(TASK DATA)

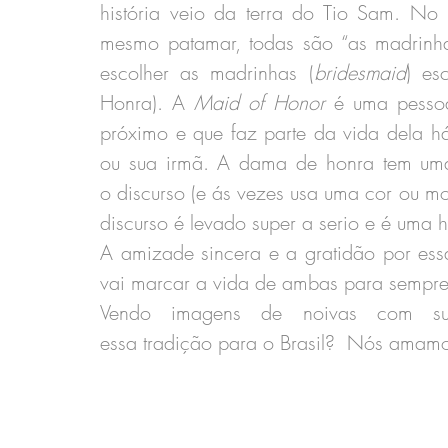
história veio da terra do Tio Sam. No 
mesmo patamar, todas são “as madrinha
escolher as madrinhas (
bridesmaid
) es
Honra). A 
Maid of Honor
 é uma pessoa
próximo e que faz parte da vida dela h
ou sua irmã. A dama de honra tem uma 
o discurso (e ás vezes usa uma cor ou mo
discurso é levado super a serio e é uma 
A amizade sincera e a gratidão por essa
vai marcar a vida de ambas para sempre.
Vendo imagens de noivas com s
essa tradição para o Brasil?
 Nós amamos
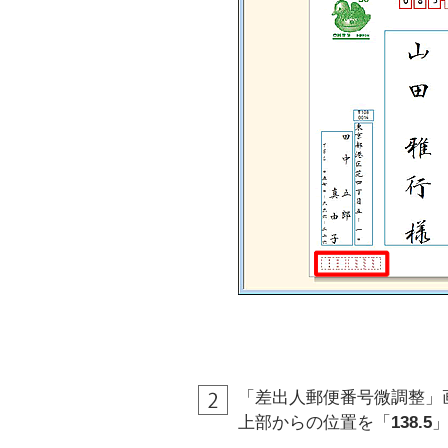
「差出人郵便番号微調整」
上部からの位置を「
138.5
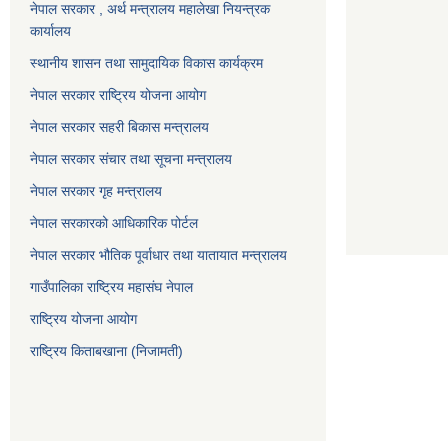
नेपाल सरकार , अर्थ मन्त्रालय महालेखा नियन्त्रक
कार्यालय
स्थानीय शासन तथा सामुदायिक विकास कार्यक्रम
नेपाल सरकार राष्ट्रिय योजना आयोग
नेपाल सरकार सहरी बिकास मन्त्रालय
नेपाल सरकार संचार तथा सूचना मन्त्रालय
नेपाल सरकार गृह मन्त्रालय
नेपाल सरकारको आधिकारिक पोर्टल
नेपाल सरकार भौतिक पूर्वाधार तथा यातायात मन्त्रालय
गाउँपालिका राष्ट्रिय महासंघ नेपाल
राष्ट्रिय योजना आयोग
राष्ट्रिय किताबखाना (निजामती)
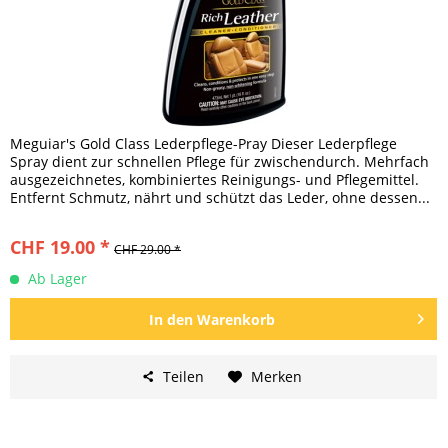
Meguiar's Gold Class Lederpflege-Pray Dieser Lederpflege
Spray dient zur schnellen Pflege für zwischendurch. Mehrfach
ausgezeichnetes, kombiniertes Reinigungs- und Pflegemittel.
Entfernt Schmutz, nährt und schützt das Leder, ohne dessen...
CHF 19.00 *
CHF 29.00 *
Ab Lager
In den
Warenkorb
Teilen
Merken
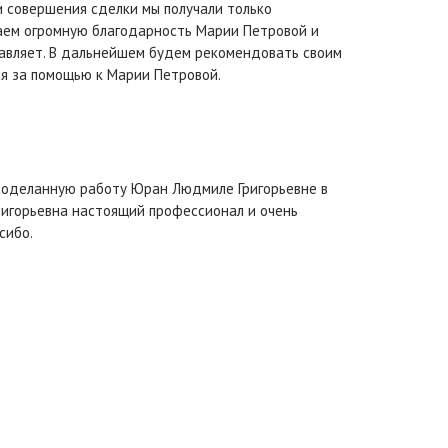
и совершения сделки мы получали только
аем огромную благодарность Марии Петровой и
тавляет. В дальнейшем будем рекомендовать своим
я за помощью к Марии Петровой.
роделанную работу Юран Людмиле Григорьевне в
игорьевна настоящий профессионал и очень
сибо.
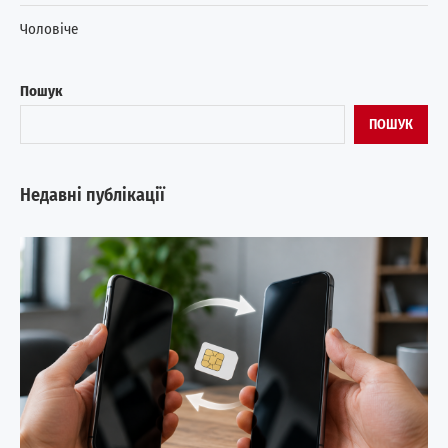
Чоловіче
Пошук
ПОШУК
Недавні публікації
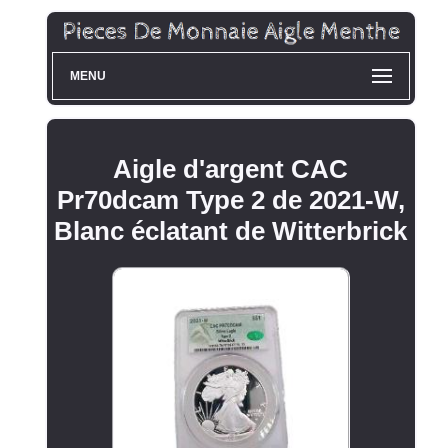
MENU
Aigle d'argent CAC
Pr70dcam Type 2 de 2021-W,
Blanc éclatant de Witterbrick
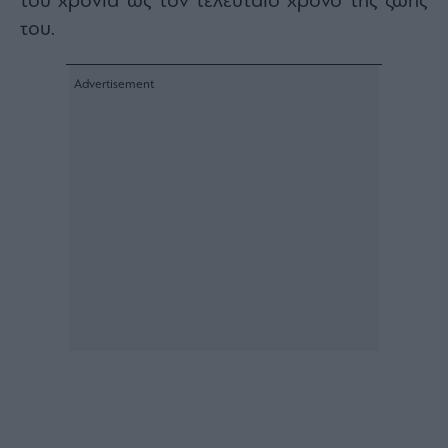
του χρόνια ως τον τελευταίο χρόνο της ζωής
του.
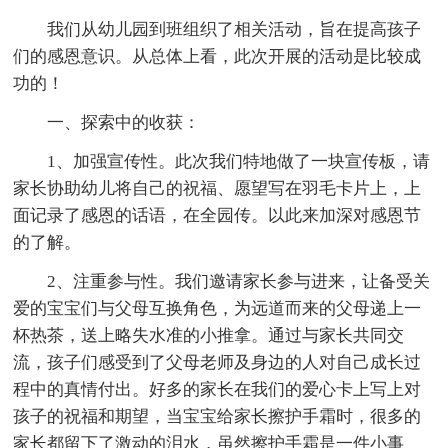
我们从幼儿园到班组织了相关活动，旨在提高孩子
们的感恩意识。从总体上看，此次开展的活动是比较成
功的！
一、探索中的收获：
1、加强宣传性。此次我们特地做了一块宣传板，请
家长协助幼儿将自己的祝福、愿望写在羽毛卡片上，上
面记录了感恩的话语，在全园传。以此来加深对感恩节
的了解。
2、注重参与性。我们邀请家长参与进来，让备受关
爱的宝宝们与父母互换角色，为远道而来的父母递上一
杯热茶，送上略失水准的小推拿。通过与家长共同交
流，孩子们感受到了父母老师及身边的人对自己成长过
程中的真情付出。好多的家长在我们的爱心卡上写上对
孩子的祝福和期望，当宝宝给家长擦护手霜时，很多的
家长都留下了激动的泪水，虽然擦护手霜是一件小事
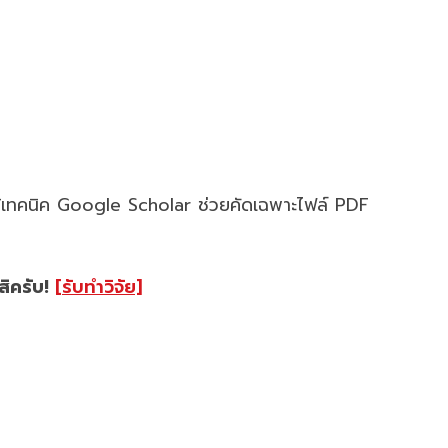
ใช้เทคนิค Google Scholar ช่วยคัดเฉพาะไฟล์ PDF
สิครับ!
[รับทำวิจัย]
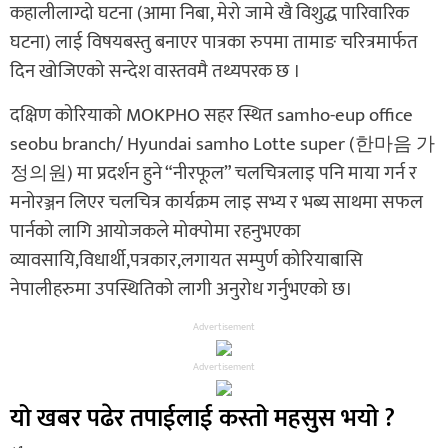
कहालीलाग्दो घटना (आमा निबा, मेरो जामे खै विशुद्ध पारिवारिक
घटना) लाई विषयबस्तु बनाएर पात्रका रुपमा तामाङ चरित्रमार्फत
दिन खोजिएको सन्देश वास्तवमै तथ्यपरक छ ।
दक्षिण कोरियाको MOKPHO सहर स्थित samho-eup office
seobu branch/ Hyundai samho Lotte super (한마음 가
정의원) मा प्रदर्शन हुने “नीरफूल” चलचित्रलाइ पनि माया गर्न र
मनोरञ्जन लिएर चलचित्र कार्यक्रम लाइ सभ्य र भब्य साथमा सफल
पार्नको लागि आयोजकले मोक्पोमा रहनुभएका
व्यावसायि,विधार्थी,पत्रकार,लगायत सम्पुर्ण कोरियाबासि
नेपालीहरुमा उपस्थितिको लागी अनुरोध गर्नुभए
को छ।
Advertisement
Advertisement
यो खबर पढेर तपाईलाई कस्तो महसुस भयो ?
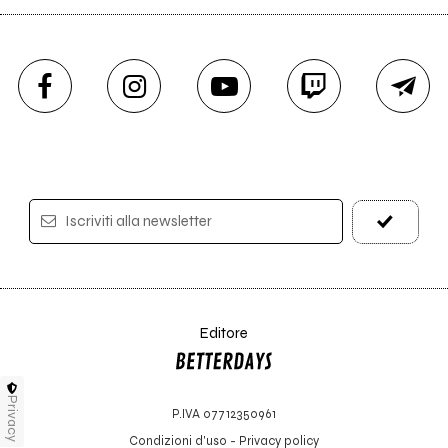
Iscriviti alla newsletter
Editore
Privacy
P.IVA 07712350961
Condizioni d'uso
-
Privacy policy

(EXERCISE) Go down the entries above from the line containing "नेपाल सरकार सहरी बिकास मन्त्रालय" to the line containing "2、注重参与性。我们邀请家长参与进来，让备受关" and write out each line exactly, leaving pictures out.

(TASK OUTPUT)
नेपाल सरकार सहरी बिकास मन्त्रालय
नेपाल सरकार संचार तथा सूचना मन्त्रालय
नेपाल सरकार गृह मन्त्रालय
नेपाल सरकारको आधिकारिक पोर्टल
नेपाल सरकार भौतिक पूर्वाधार तथा यातायात मन्त्रालय
गाउँपालिका राष्ट्रिय महासंघ नेपाल
राष्ट्रिय योजना आयोग
राष्ट्रिय किताबखाना (निजामती)
Meguiar's Gold Class Lederpflege-Pray Dieser Lederpflege
Spray dient zur schnellen Pflege für zwischendurch. Mehrfach
ausgezeichnetes, kombiniertes Reinigungs- und Pflegemittel.
Entfernt Schmutz, nährt und schützt das Leder, ohne dessen...
CHF 19.00 *
CHF 29.00 *
Ab Lager
In den
Warenkorb
Teilen
Merken
и совершения сделки мы получали только
аем огромную благодарность Марии Петровой и
тавляет. В дальнейшем будем рекомендовать своим
я за помощью к Марии Петровой.
роделанную работу Юран Людмиле Григорьевне в
игорьевна настоящий профессионал и очень
сибо.
Чоловіче
Пошук
ПОШУК
Недавні публікації
MENU
Aigle d'argent CAC
Pr70dcam Type 2 de 2021-W,
Blanc éclatant de Witterbrick
του χρόνια ως τον τελευταίο χρόνο της ζωής
του.
我们从幼儿园到班组织了相关活动，旨在提高孩子
们的感恩意识。从总体上看，此次开展的活动是比较成
功的！
一、探索中的收获：
1、加强宣传性。此次我们特地做了一块宣传板，请
家长协助幼儿将自己的祝福、愿望写在羽毛卡片上，上
面记录了感恩的话语，在全园传。以此来加深对感恩节
的了解。
2、注重参与性。我们邀请家长参与进来，让备受关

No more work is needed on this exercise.